(Paolo Danieli) Abbiamo denunciato più volte il grave fenomeno dell’uso smodato di psicofarmaci soprattutto da parte dei giovani, anche adolescenti. Antidepressivi, benzodiazepine, eccitanti e altre sostanze psicotrope vengono assunti sempre di più. Da soli o mescolati con l’alcol. Con tanto di ricetta medica o, specie nei ragazzi, anche senza. E’ un problema. Sanitario in primis. Sociale poi.
E’ noto che qualsiasi farmaco, dagli antibiotici agli antinfiammatori, dai lassativi ai diuretici, se da un lato fa bene, fa male dall’altro. L’anti-infiammatorio fa passare il dolore, ma ha effetti negativi sullo stomaco. Il diuretico favorisce la diuresi, ma preso senza criterio, affatica il cuore. E così via. Figuriamoci gli psicofarmaci che agiscono sul cervello!

Il continuo aumento del loro consumo è un campanello d’allarme. Specie se riferito ai giovani. E non solo perché è provato che, come la droga, hanno un effetto negativo sul cervello, ma anche per il significato sociale del fenomeno.
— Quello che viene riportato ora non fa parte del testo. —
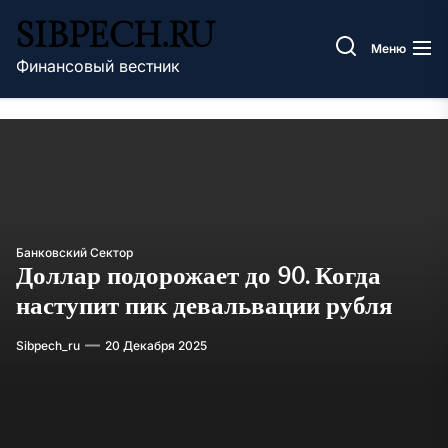
Перейти
SIBPECH.RU
к
Меню
содержимому
Финансовый вестник
Банковский Сектор
Доллар подорожает до 90. Когда
наступит пик девальвации рубля
Sibpech_ru
20 Декабря 2025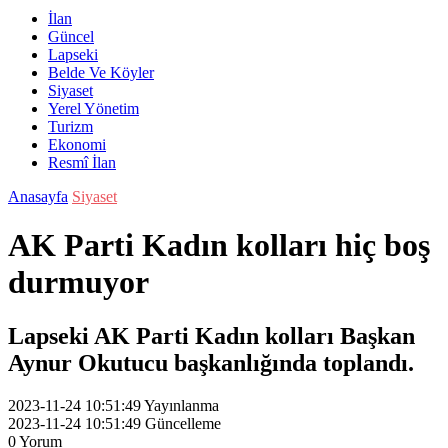
İlan
Güncel
Lapseki
Belde Ve Köyler
Siyaset
Yerel Yönetim
Turizm
Ekonomi
Resmî İlan
Anasayfa
Siyaset
AK Parti Kadın kolları hiç boş
durmuyor
Lapseki AK Parti Kadın kolları Başkan
Aynur Okutucu başkanlığında toplandı.
2023-11-24 10:51:49
Yayınlanma
2023-11-24 10:51:49
Güncelleme
0
Yorum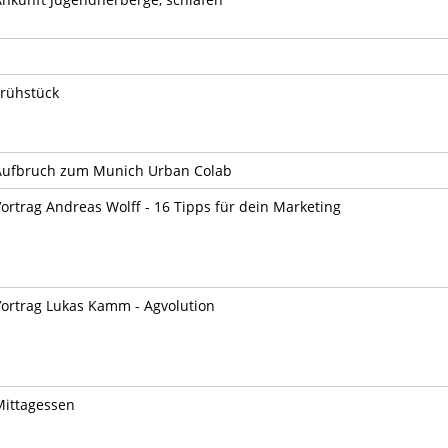
Frühstück
Aufbruch zum Munich Urban Colab
ortrag Andreas Wolff - 16 Tipps für dein Marketing
Vortrag Lukas Kamm - Agvolution
Mittagessen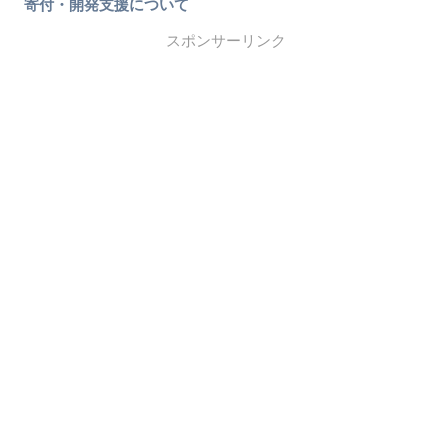
寄付・開発支援について
スポンサーリンク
La narrazione corrente sul problema è che è tutta colpa del Covid. Sarà capitato anche a voi che qualche conoscente/parente/amico colpito da qualche problema di salute vi abbia spiegato che è la conseguenza del Covid, se non del vaccino. Lo stesso sta facendo il mainstream.
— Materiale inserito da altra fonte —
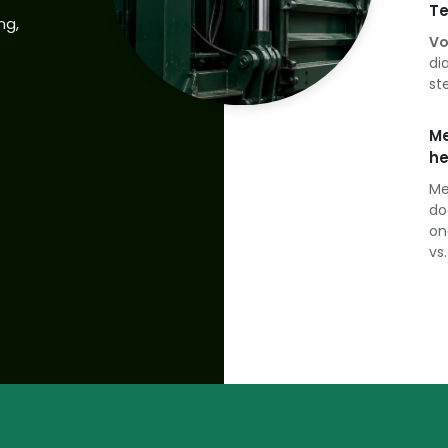
Te
ng,
Vo
di
st
Me
he
Me
do
on
vs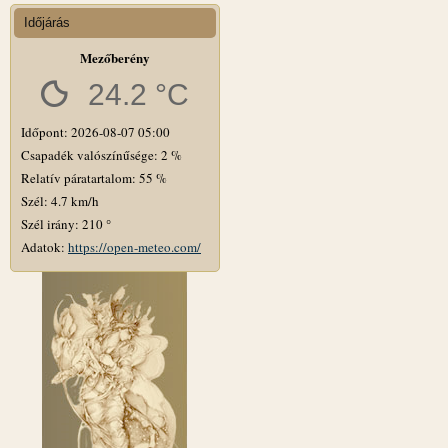
Időjárás
Mezőberény
24.2 °C
Időpont: 2026-08-07 05:00
Csapadék valószínűsége: 2 %
Relatív páratartalom: 55 %
Szél: 4.7 km/h
Szél irány: 210 °
Adatok:
https://open-meteo.com/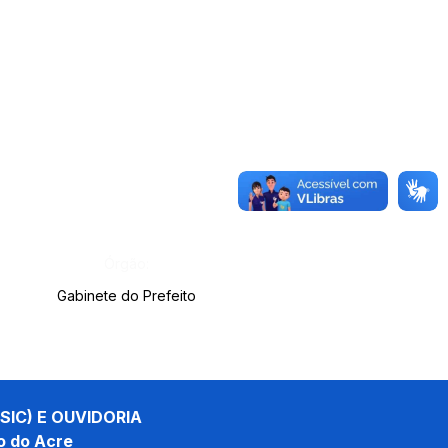
Órgão:
Gabinete do Prefeito
SIC) E OUVIDORIA
o do Acre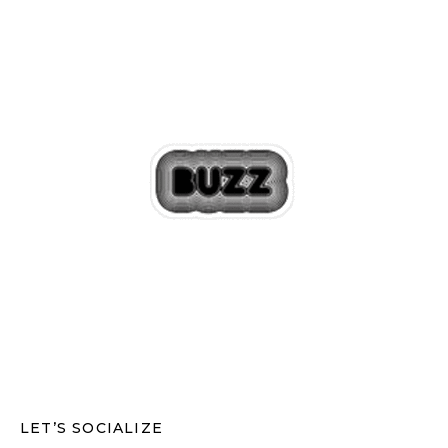
LET’S SOCIALIZE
Se la gente fa sempre più uso di psicofarmaci la colpa è del Covid, che con le misure di distanziamento sociale, con il lockdown e con la Dad, ha sconvolto le menti della gente. Sarà anche accaduto per qualcuno, ma da qui affermare che sia un fenomeno di massa e che continui ad incidere ne passa. Non è vero. E’ un comodo alibi. La tendenza al consumo di psicofarmaci e di sostanze psicotrope era in aumento già prima del 2020. La pandemia, semmai, ha funzionato da acceleratore. Ma adesso? Perché l’aumento continua? Evidentemente il Covid non c’entra.
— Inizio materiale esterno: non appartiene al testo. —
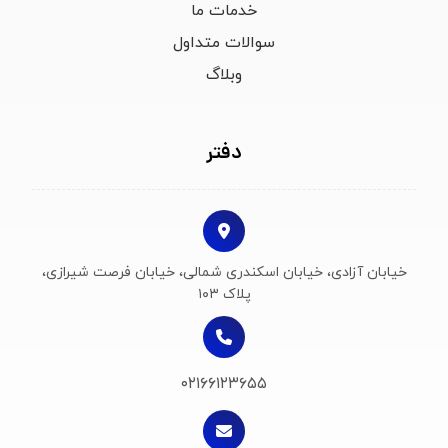
خدمات ما
سوالات متداول
وبلاگ
دفتر
خیابان آزادی، خیابان اسکندری شمالی، خیابان فرصت شیرازی،
پلاک ۱۰۳
۰۲۱۶۶۱۲۳۶۵۵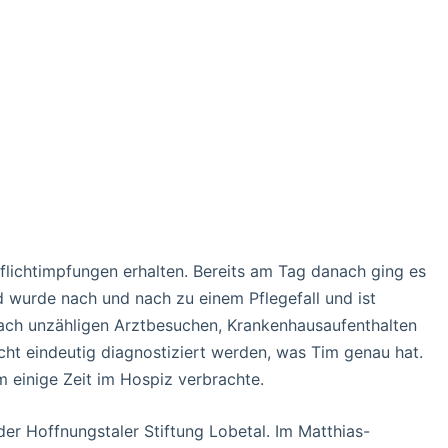
Pflichtimpfungen erhalten. Bereits am Tag danach ging es
d wurde nach und nach zu einem Pflegefall und ist
ach unzähligen Arztbesuchen, Krankenhausaufenthalten
cht eindeutig diagnostiziert werden, was Tim genau hat.
 einige Zeit im Hospiz verbrachte.
der Hoffnungstaler Stiftung Lobetal. Im Matthias-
La causa è altrove. Molto più verosimilmente nel tipo di società in cui viviamo. Un modello che sempre più spesso si sta allontanando da quelli che avevano scandito la vita delle generazioni precedenti e che, a dispetto dell’uso più che frequente della parola ‘social’, tende a rendere la vita delle persone sempre meno sociale. E siccome l’uomo è un animale sociale ne soffre. Ed i primi a soffrirne sono i giovani ed i soggetti più deboli. L’incertezza del futuro; l’incombere di pericoli come la guerra o le pandemie; il declino economico; la devitalizzazione della società dovuta alla denatalità e all’anzianizzazione; il relativismo; la perdita di punti di riferimento certi come la famiglia; la demolizione sistematica delle identità arrivata perfino a negare la realtà biologica dei cromosomi xx e xy che determinano l’essere maschio o femmina; la competitività del sistema economico trasferita perfino nella scuola, che diventa elemento di stress anziché di formazione gioiosa, sono altrettanti motivi, anche se non tutti, del disagio che porta a cercare al di fuori di sé, nei farmaci se non nella droga, la forza di vivere. Altro che covid!